Saved data entries
((
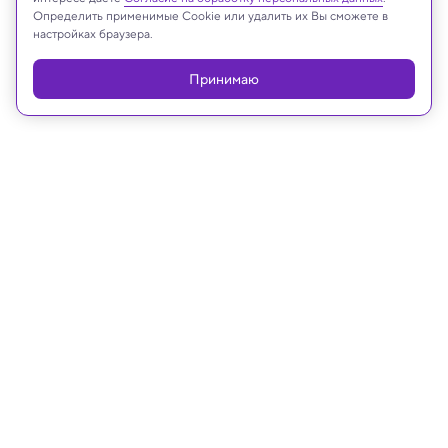
Определить применимые Cookie или удалить их Вы сможете в
настройках браузера.
Реклама
Принимаю
04.08.2022, 16:55
Биология
Эмбрион мыши смогли вырастить
без яйцеклетки, сперматозоида и
матки
Это может однажды сделать реальным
))
— Exercise prompt —
For every line above, produce an exact transcription that omits the images.

— Solution for this task —
Определить применимые Cookie или удалить их Вы сможете в
настройках браузера.
Реклама
Принимаю
04.08.2022, 16:55
Биология
Эмбрион мыши смогли вырастить
без яйцеклетки, сперматозоида и
матки
Это может однажды сделать реальным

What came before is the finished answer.